There were also several features of the sponge microbiomes that appear to be unique to, and driven by, the freshwater environment we studied. We found no evidence for enrichment in sponge-associated bacteria of nitrogen metabolism-related functions, and although nitrifiers and ammonia-oxidizing bacteria are ubiquitous in marine sponge microbiomes [28, 72], they were nearly absent from both the sponge and water samples in our study. Instead, genes for nitrogen fixation and dissimilatory nitrate reduction, leading to bioavailable ammonium, were over 100 times more abundant than amoA in both sponge and water samples. In marine sponges, nitrification is associated with symbiont removal and uptake of ammonia-rich sponge waste [25, 73, 74]; we hypothesize the ammonium-producing activity in the freshwater environment arises from the oligotrophic nature of the system (see Table S1) relative to marine sponge habitats [75, 76], as both sponge and water bacterial communities assimilate the scarce supply of inorganic nitrogen. Multidrug efflux pumps and sporulation-association proteins are also frequently found to be abundant in marine sponge-associated bacteria [29, 77, 78] but were less abundant in the E. muelleri microbiome than the ambient water, indicating that the rivers may also be less rich in antimicrobial compounds and stressors than the marine environment.

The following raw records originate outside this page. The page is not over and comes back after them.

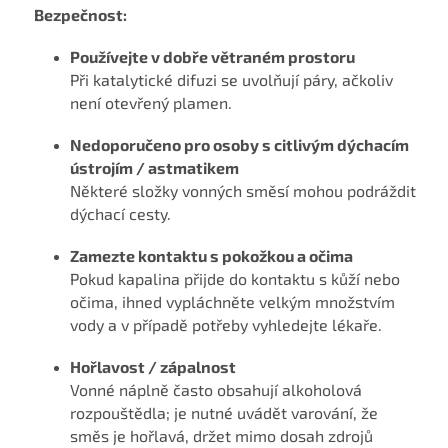
Bezpečnost:
Používejte v dobře větraném prostoru
Při katalytické difuzi se uvolňují páry, ačkoliv
není otevřený plamen.
Nedoporučeno pro osoby s citlivým dýchacím
ústrojím / astmatikem
Některé složky vonných směsí mohou podráždit
dýchací cesty.
Zamezte kontaktu s pokožkou a očima
Pokud kapalina přijde do kontaktu s kůží nebo
očima, ihned vypláchněte velkým množstvím
vody a v případě potřeby vyhledejte lékaře.
Hořlavost / zápalnost
Vonné náplně často obsahují alkoholová
rozpouštědla; je nutné uvádět varování, že
směs je hořlavá, držet mimo dosah zdrojů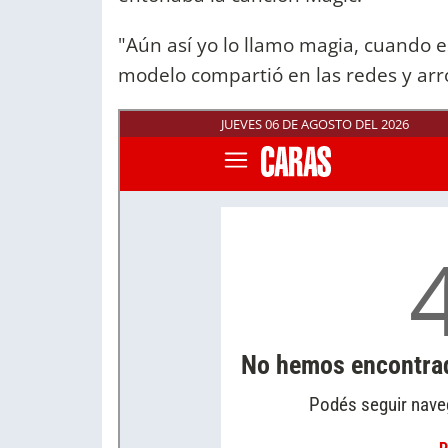
"Aún así yo lo llamo magia, cuando est
modelo compartió en las redes y ar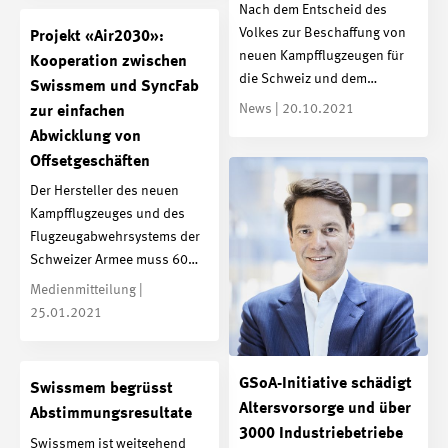
Nach dem Entscheid des
Volkes zur Beschaffung von
Projekt «Air2030»:
neuen Kampfflugzeugen für
Kooperation zwischen
die Schweiz und dem…
Swissmem und SyncFab
News | 20.10.2021
zur einfachen
Abwicklung von
Offsetgeschäften
Der Hersteller des neuen
Kampfflugzeuges und des
Flugzeugabwehrsystems der
Schweizer Armee muss 60…
Medienmitteilung |
25.01.2021
GSoA-Initiative schädigt
Swissmem begrüsst
Altersvorsorge und über
Abstimmungsresultate
3000 Industriebetriebe
Swissmem ist weitgehend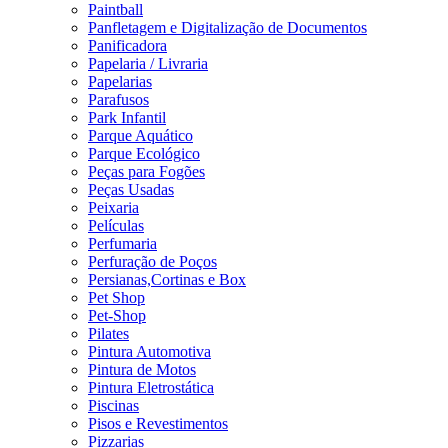
Paintball
Panfletagem e Digitalização de Documentos
Panificadora
Papelaria / Livraria
Papelarias
Parafusos
Park Infantil
Parque Aquático
Parque Ecológico
Peças para Fogões
Peças Usadas
Peixaria
Películas
Perfumaria
Perfuração de Poços
Persianas,Cortinas e Box
Pet Shop
Pet-Shop
Pilates
Pintura Automotiva
Pintura de Motos
Pintura Eletrostática
Piscinas
Pisos e Revestimentos
Pizzarias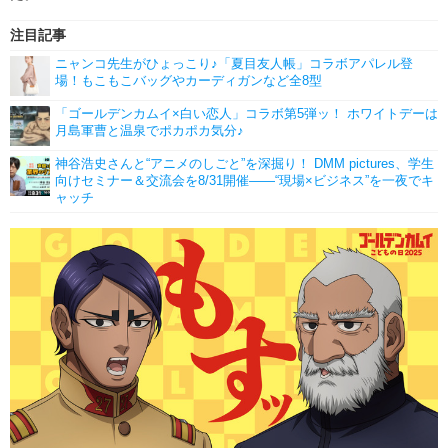
注目記事
ニャンコ先生がひょっこり♪「夏目友人帳」コラボアパレル登
場！もこもこバッグやカーディガンなど全8型
「ゴールデンカムイ×白い恋人」コラボ第5弾ッ！ ホワイトデーは
月島軍曹と温泉でポカポカ気分♪
神谷浩史さんと“アニメのしごと”を深掘り！ DMM pictures、学生
向けセミナー＆交流会を8/31開催――“現場×ビジネス”を一夜でキ
ャッチ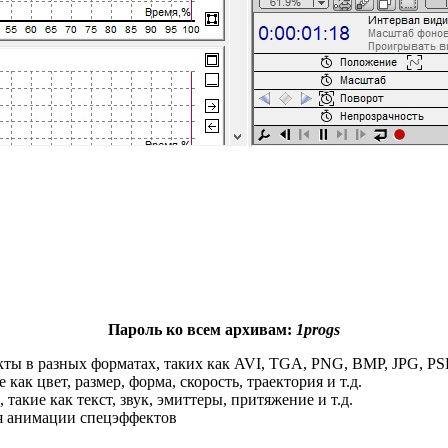
Пароль ко всем архивам:
1progs
ты в разных форматах, таких как AVI, TGA, PNG, BMP, JPG, P
ак цвет, размер, форма, скорость, траектория и т.д.
акие как текст, звук, эмиттеры, притяжение и т.д.
ля анимации спецэффектов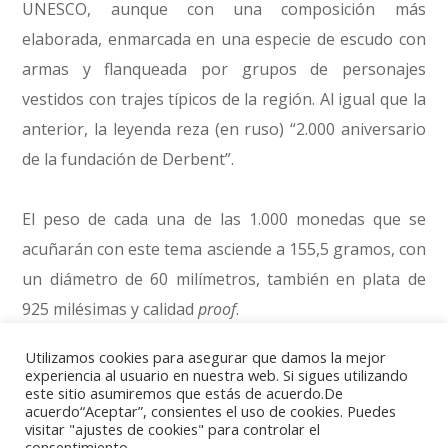
UNESCO, aunque con una composición más
elaborada, enmarcada en una especie de escudo con
armas y flanqueada por grupos de personajes
vestidos con trajes típicos de la región. Al igual que la
anterior, la leyenda reza (en ruso) “2.000 aniversario
de la fundación de Derbent”.
El peso de cada una de las 1.000 monedas que se
acuñarán con este tema asciende a 155,5 gramos, con
un diámetro de 60 milímetros, también en plata de
925 milésimas y calidad
proof
.
Utilizamos cookies para asegurar que damos la mejor
Mucho más sencillo es el diseño que se ha elegido
experiencia al usuario en nuestra web. Si sigues utilizando
este sitio asumiremos que estás de acuerdo.De
para el reverso de la moneda de oro, en el que
acuerdo“Aceptar”, consientes el uso de cookies. Puedes
simplemente aparece el escudo de armas de la ciudad.
visitar "ajustes de cookies" para controlar el
consentimiento.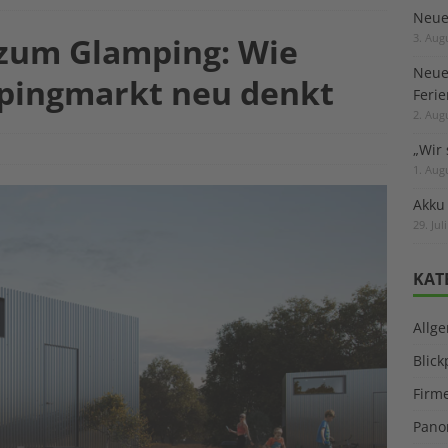
Neuer
 zum Glamping: Wie
3. Aug
Neue
pingmarkt neu denkt
Feri
2. Aug
„Wir 
1. Aug
Akku
29. Jul
KAT
Allg
Blic
Firm
Pano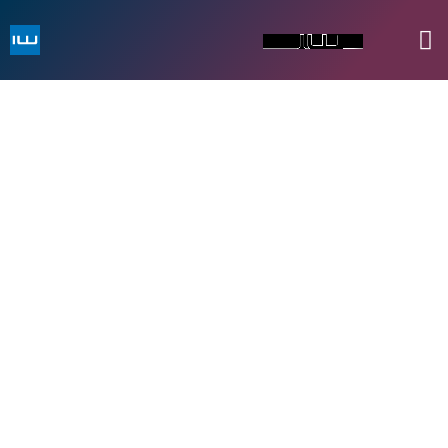
Dit IT-system er livsnerven
i din virksomhed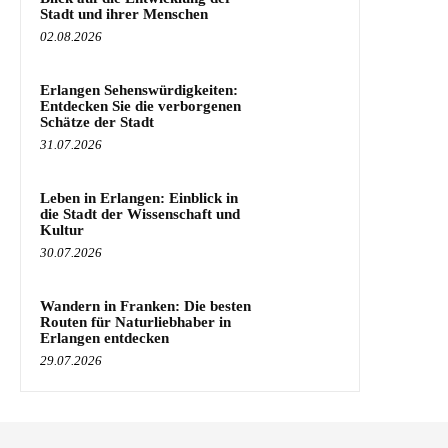
Stadt und ihrer Menschen
02.08.2026
Erlangen Sehenswürdigkeiten:
Entdecken Sie die verborgenen
Schätze der Stadt
31.07.2026
Leben in Erlangen: Einblick in
die Stadt der Wissenschaft und
Kultur
30.07.2026
Wandern in Franken: Die besten
Routen für Naturliebhaber in
Erlangen entdecken
29.07.2026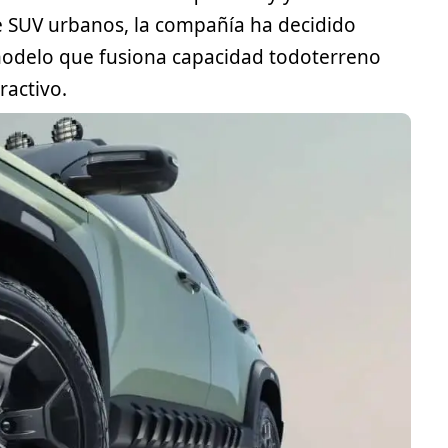
 SUV urbanos, la compañía ha decidido
modelo que fusiona capacidad todoterreno
activo.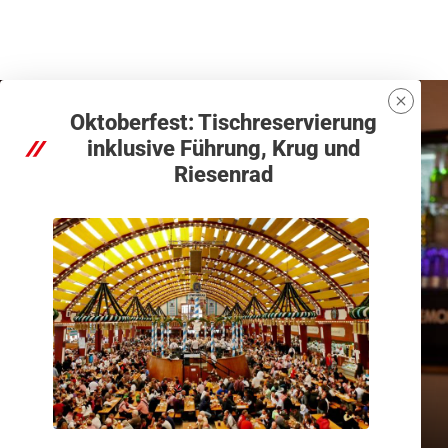
Oktoberfest: Tischreservierung
inklusive Führung, Krug und
Riesenrad
Zu Gast in München
Urlaub in der eigenen
Stadt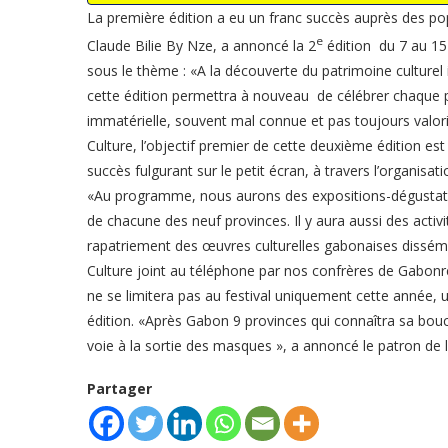
La première édition a eu un franc succès auprès des pop
e
Claude Bilie By Nze, a annoncé la 2
édition du 7 au 15 
sous le thème : «A la découverte du patrimoine culturel
cette édition permettra à nouveau de célébrer chaque pro
immatérielle, souvent mal connue et pas toujours valori
Culture, l’objectif premier de cette deuxième édition es
succès fulgurant sur le petit écran, à travers l’organisat
«Au programme, nous aurons des expositions-dégustatio
de chacune des neuf provinces. Il y aura aussi des acti
rapatriement des œuvres culturelles gabonaises dissémi
Culture joint au téléphone par nos confrères de Gabonrevi
ne se limitera pas au festival uniquement cette année,
édition. «Après Gabon 9 provinces qui connaîtra sa boucl
voie à la sortie des masques », a annoncé le patron d
Partager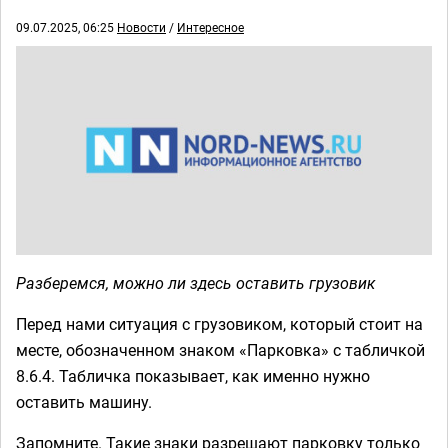
09.07.2025, 06:25
Новости
/
Интересное
Разберемся, можно ли здесь оставить грузовик
Перед нами ситуация с грузовиком, который стоит на
месте, обозначенном знаком «Парковка» с табличкой
8.6.4. Табличка показывает, как именно нужно
оставить машину.
Запомните. Такие знаки разрешают парковку только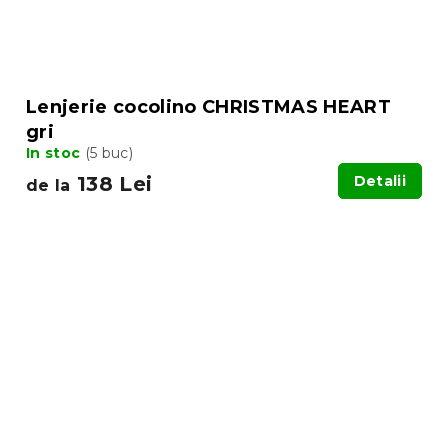
Lenjerie cocolino CHRISTMAS HEART
gri
In stoc
(5 buc)
138 Lei
Detalii
de la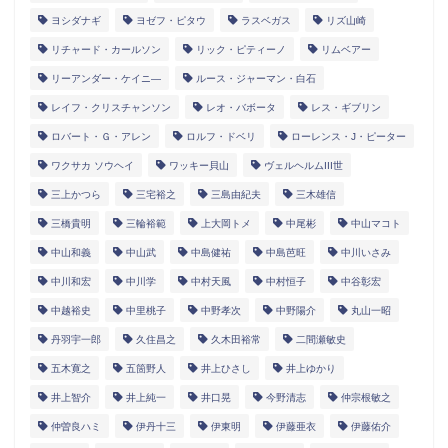
ヨシダナギ
ヨゼフ・ピタウ
ラスベガス
リズ山崎
リチャード・カールソン
リック・ピティーノ
リムベアー
リーアンダー・ケイニ―
ルース・ジャーマン・白石
レイフ・クリスチャンソン
レオ・バボータ
レス・ギブリン
ロバート・Ｇ・アレン
ロルフ・ドベリ
ローレンス・J・ピーター
ワクサカ ソウヘイ
ワッキー貝山
ヴェルヘルムIII世
三上かつら
三宅裕之
三島由紀夫
三木雄信
三橋貴明
三輪裕範
上大岡トメ
中尾彬
中山マコト
中山和義
中山武
中島健祐
中島芭旺
中川いさみ
中川和宏
中川学
中村天風
中村恒子
中谷彰宏
中越裕史
中里桃子
中野孝次
中野陽介
丸山一昭
丹羽宇一郎
久住昌之
久木田裕常
二間瀬敏史
五木寛之
五箇野人
井上ひさし
井上ゆかり
井上智介
井上純一
井口晃
今野清志
仲宗根敏之
仲曽良ハミ
伊丹十三
伊東明
伊藤亜衣
伊藤佑介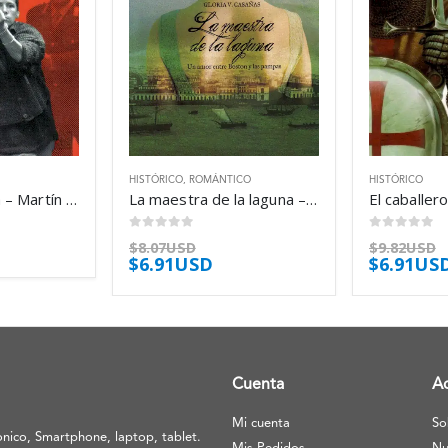
HISTÓRICO
,
ROMÁNTICO
HISTÓRICO
Amor y anarquía – Martín Caparrós
La maestra de la laguna – Gloria V. Casañas
0
out of 5
0
out of 5
$
8.07USD
$
9.82USD
$
6.91USD
$
6.91US
Cuenta
A
Mi cuenta
So
nico, Smartphone, laptop, tablet.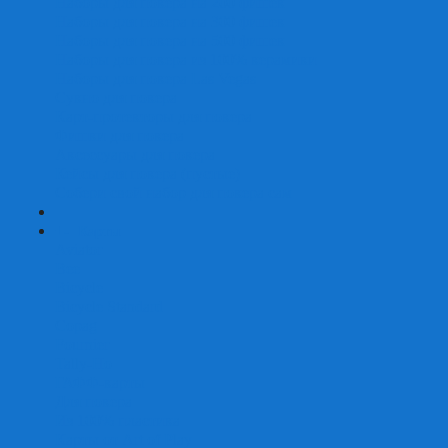
Наборы для покера на 200 фишек
Наборы для покера на 300 фишек
Наборы для покера на 500 фишек
Наборы для покера из 100% керамики
Наборы для покера Las Vegas
Сукно для покера
Карт-протекторы для покера
Фишки для покера
Аксессуары для покера
Кейсы для покера (пустые)
Собери свой набор для покера сам
+
-
Карты
Aviator
Bee
Bicycle
Bicycle Standard
Copag
Fournier
Tally-Ho
ГАФФ-карты
Для покера
Из 100% пластика
Карты от Art of Play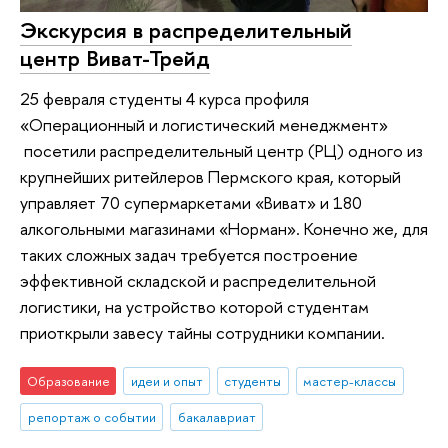
Экскурсия в распределительный
центр Виват-Трейд
25 февраля студенты 4 курса профиля
«Операционный и логистический менеджмент»
посетили распределительный центр (РЦ) одного из
крупнейших ритейлеров Пермского края, который
управляет 70 супермаркетами «Виват» и 180
алкогольными магазинами «Норман». Конечно же, для
таких сложных задач требуется построение
эффективной складской и распределительной
логистики, на устройство которой студентам
приоткрыли завесу тайны сотрудники компании.
Образование
идеи и опыт
студенты
мастер-классы
репортаж о событии
бакалавриат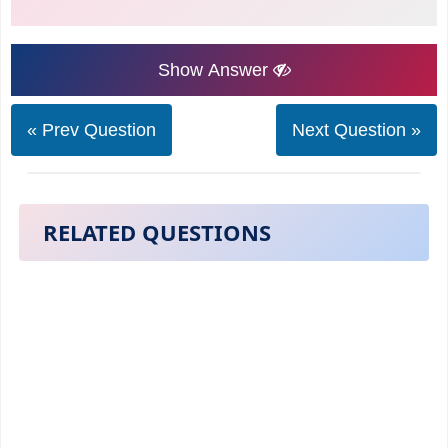
Show Answer
« Prev Question
Next Question »
RELATED QUESTIONS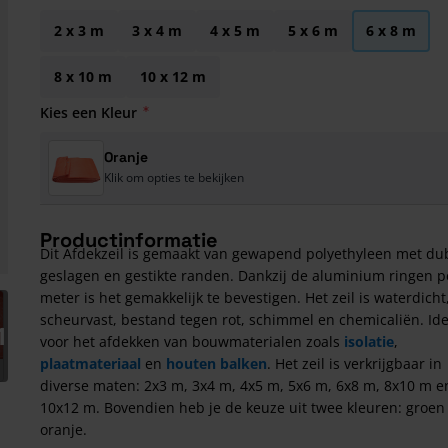
2 x 3 m
3 x 4 m
4 x 5 m
5 x 6 m
6 x 8 m
8 x 10 m
10 x 12 m
Kies een Kleur
Oranje
Klik om opties te bekijken
Productinformatie
Dit Afdekzeil is gemaakt van gewapend polyethyleen met du
geslagen en gestikte randen. Dankzij de aluminium ringen p
meter is het gemakkelijk te bevestigen. Het zeil is waterdicht
arger image
scheurvast, bestand tegen rot, schimmel en chemicaliën. Id
1
voor het afdekken van bouwmaterialen zoals
isolatie
,
plaatmateriaal
en
houten balken
. Het zeil is verkrijgbaar in
diverse maten: 2x3 m, 3x4 m, 4x5 m, 5x6 m, 6x8 m, 8x10 m e
10x12 m. Bovendien heb je de keuze uit twee kleuren: groen
oranje.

Although marine sponge microbiomes have been the foundation of sponge microbiome research over the past decades, here we have shown that the freshwater sponge E. muelleri also harbors a unique and geographically variable microbiome with genomic features common to the marine sponge microbiota. Our results suggest that, as with marine sponges, the freshwater sponge microbiome may degrade sponge-derived compounds and provide nutrients to the sponge host while also carrying genes that enable microbe-eukaryote mutualisms and protect the bacteria from host immune defenses. These microbial activities may promote sponge health and, consequently, the health of freshwater ecosystems, though specific functional relationships between freshwater sponges and their microbiota remain to be delineated to more fully understand the ecological and evolutionary significance of these unique and largely understudied microbial communities.